Decision letter after peer review:
Thank you for submitting your article "A mechanistic model for long-term immunological outcomes in South African HIV-infected children and adults receiving ART" for consideration by eLife. Your article has been reviewed by two peer reviewers, and the evaluation has been overseen by a Reviewing Editor and Neil Ferguson as the Senior Editor. The following individual involved in review of your submission has agreed to reveal their identity: Nikos Pantazis (Reviewer #1).

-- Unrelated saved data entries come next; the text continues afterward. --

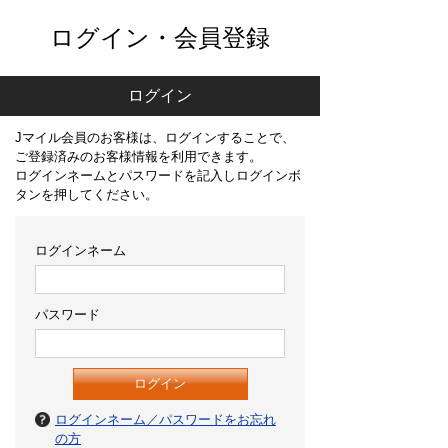
ログイン・会員登録
ログイン
Jマイル会員のお客様は、ログインすることで、
ご登録済みのお客様情報を利用できます。
ログインネームとパスワードを記入しログインボ
タンを押してください。
ログインネーム
パスワード
ログインネーム／パスワードをお忘れ
の方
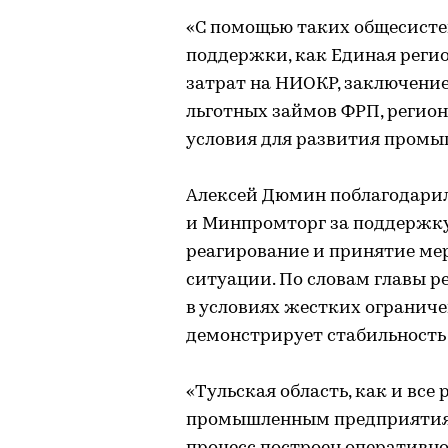
«С помощью таких общесист
поддержки, как Единая реги
затрат на НИОКР, заключение
льготных займов ФРП, регио
условия для развития промы
Алексей Дюмин поблагодарил
и Минпромторг за поддержку
реагирование и принятие ме
ситуации. По словам главы р
в условиях жестких огранич
демонстрирует стабильность 
«Тульская область, как и все
промышленным предприятиям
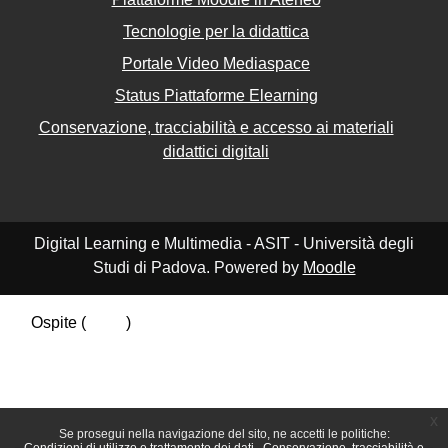
Tecnologie per la didattica
Portale Video Mediaspace
Status Piattaforme Elearning
Conservazione, tracciabilità e accesso ai materiali
didattici digitali
Digital Learning e Multimedia - ASIT - Università degli
Studi di Padova. Powered by
Moodle
Ospite (
Login
)
Riepilogo della conservazione dei dati
Politiche
Ottieni l'app mobile
Passa al tema standard
x
Se prosegui nella navigazione del sito, ne accetti le politiche:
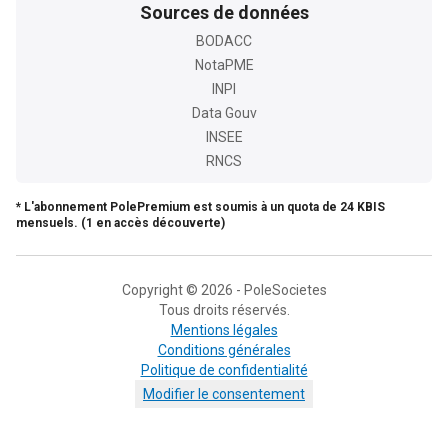
Sources de données
BODACC
NotaPME
INPI
Data Gouv
INSEE
RNCS
* L'abonnement PolePremium est soumis à un quota de 24 KBIS
mensuels. (1 en accès découverte)
Copyright © 2026 - PoleSocietes
Tous droits réservés.
Mentions légales
Conditions générales
Politique de confidentialité
Modifier le consentement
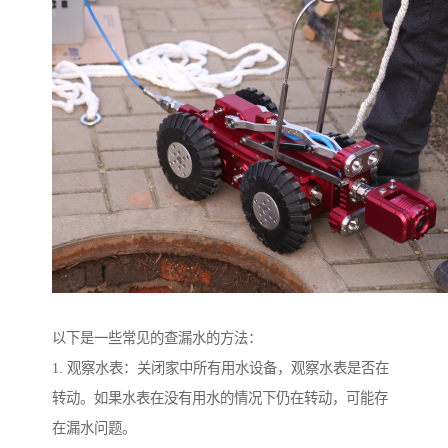
以下是一些常见的查漏水的方法：
1. 观察水表：关闭家中所有用水设备，观察水表是否在
转动。如果水表在没有用水的情况下仍在转动，可能存
在漏水问题。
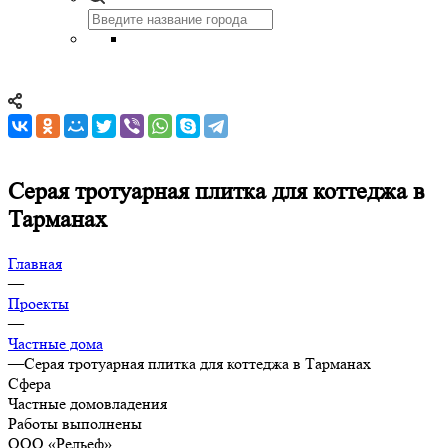
Серая тротуарная плитка для коттеджа в
Тарманах
Главная
—
Проекты
—
Частные дома
—
Серая тротуарная плитка для коттеджа в Тарманах
Сфера
Частные домовладения
Работы выполнены
ООО «Рельеф»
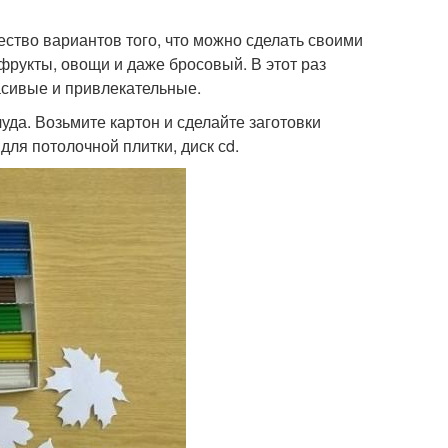
ство вариантов того, что можно сделать своими
фрукты, овощи и даже бросовый. В этот раз
асивые и привлекательные.
уда. Возьмите картон и сделайте заготовки
для потолочной плитки, диск сd.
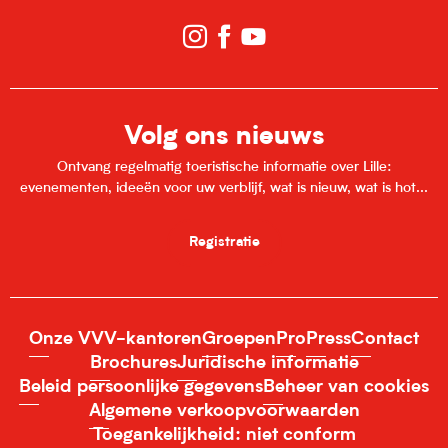
Volg ons nieuws
Ontvang regelmatig toeristische informatie over Lille:
evenementen, ideeën voor uw verblijf, wat is nieuw, wat is hot...
Registratie
Onze VVV-kantoren
Groepen
Pro
Press
Contact
Brochures
Juridische informatie
Beleid persoonlijke gegevens
Beheer van cookies
Algemene verkoopvoorwaarden
Toegankelijkheid: niet conform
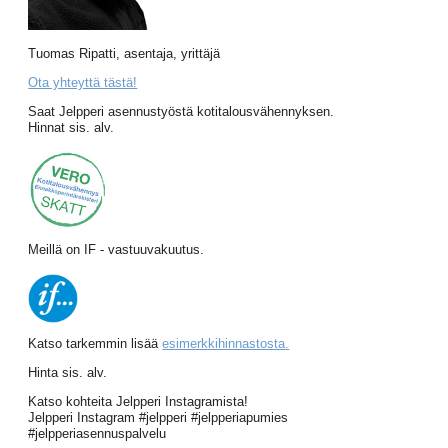
Tuomas Ripatti, asentaja, yrittäjä
Ota yhteyttä tästä!
Saat Jelpperi asennustyöstä kotitalousvähennyksen.
Hinnat sis. alv.
Meillä on IF - vastuuvakuutus.
Katso tarkemmin lisää
esimerkkihinnastosta.
Hinta sis. alv.
Katso kohteita Jelpperi Instagramista!
Jelpperi Instagram #jelpperi #jelpperiapumies
#jelpperiasennuspalvelu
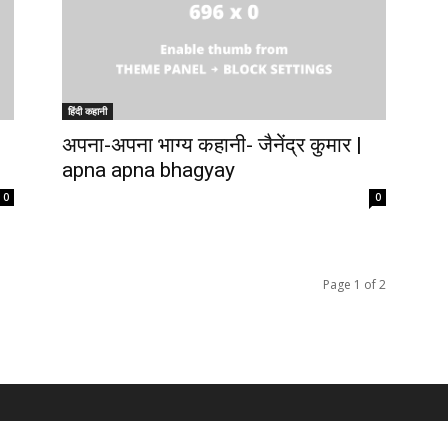
हिंदी कहानी
e
अपना-अपना भाग्य कहानी- जैनेंद्र कुमार |
apna apna bhagyay
0
0
Page 1 of 2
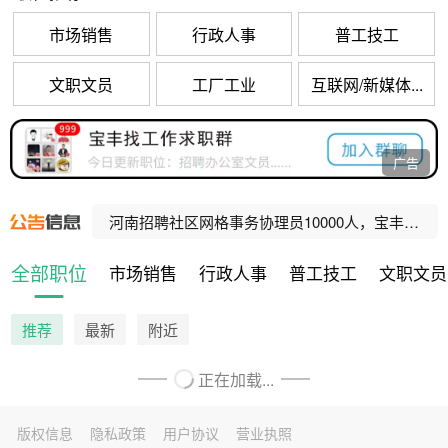
市场销售
行政人事
普工技工
文职文员
工厂工业
互联网/新媒体...
宝丰县公办养老机构招聘工作人员公告
广告
河南招聘乡村振兴村级协理员10000人，宝丰招聘80人！
河南招聘社区网格事务协理员10000人，宝丰招聘47人！
宝丰县人民法院公益性岗位招聘公告
全部职位
市场销售
行政人事
普工技工
文职文员
宝丰县公办养老机构招聘工作人员公告
推荐
最新
附近
正在加载...
版权信息
隐私政策
用户协议
营业执照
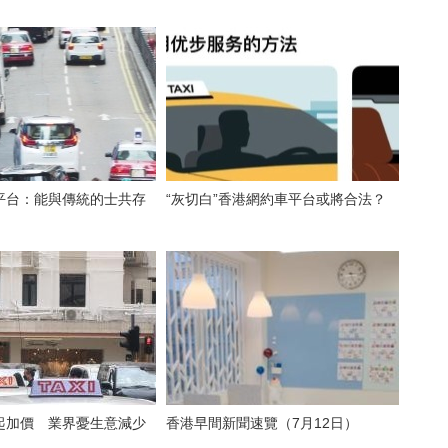
平台：能與傳統的士共存
“灰切白”香港網約車平台或將合法？
起加價 業界憂生意減少
香港早間新聞速覽（7月12日）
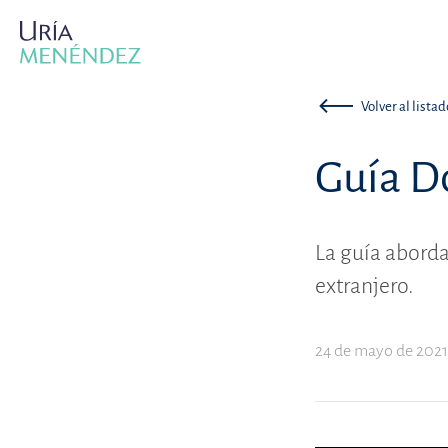
Volver al listad
Guía D
La guía aborda
extranjero.
24 de mayo de 202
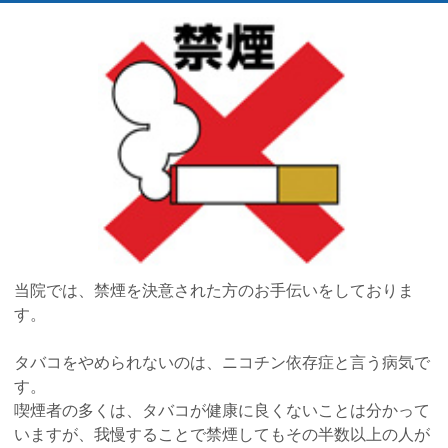
当院では、禁煙を決意された方のお手伝いをしておりま
す。
タバコをやめられないのは、ニコチン依存症と言う病気で
す。
喫煙者の多くは、タバコが健康に良くないことは分かって
いますが、我慢することで禁煙してもその半数以上の人が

The reviewers have discussed the reviews with one another and the Reviewing Editor has drafted this decision to help you prepare a revised submission.
Summary:
This manuscript describes a novel approach to characterizing CD4 cell recovery following ART initiation by modelling the ratio of CD4 counts of persons on ART to those of age/sex matched non-HIV infected individuals from the same population. The authors apply nonlinear mixed models which are based on plausible biological mechanisms. The model is demonstrated using treatment cohort data from children and adults from South Africa.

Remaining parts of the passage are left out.